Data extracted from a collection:
•••••
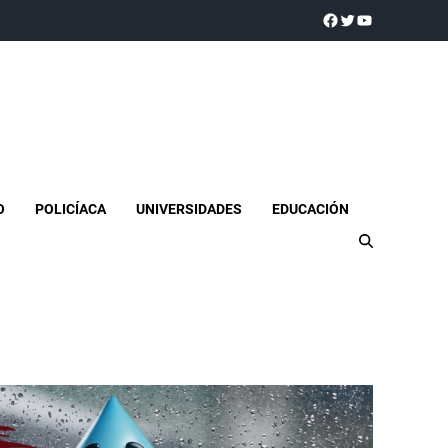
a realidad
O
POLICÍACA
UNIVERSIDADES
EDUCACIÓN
•••••
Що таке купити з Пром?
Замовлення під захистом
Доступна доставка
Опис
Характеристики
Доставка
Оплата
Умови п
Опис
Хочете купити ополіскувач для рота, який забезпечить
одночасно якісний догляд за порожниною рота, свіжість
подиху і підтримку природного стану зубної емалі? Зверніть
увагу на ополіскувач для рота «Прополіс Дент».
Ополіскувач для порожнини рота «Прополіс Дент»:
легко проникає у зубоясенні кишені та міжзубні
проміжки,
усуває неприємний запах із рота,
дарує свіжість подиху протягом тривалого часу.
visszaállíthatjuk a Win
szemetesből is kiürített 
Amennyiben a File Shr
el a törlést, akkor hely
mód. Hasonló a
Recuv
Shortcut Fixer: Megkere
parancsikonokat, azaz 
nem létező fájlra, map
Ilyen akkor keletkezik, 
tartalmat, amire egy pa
•••••
▸ **EXERCISE BRIEF**
In the entries above, the lines from the one bearing "el a törlést, akkor hely" up to and including the one bearing "tartalmat, amire egy pa" should be transcribed exactly; no other line is wanted.

▸ **SOLUTION TO THIS TASK**
el a törlést, akkor hely
mód. Hasonló a
Recuv
Shortcut Fixer: Megkere
parancsikonokat, azaz 
nem létező fájlra, map
Ilyen akkor keletkezik, 
tartalmat, amire egy pa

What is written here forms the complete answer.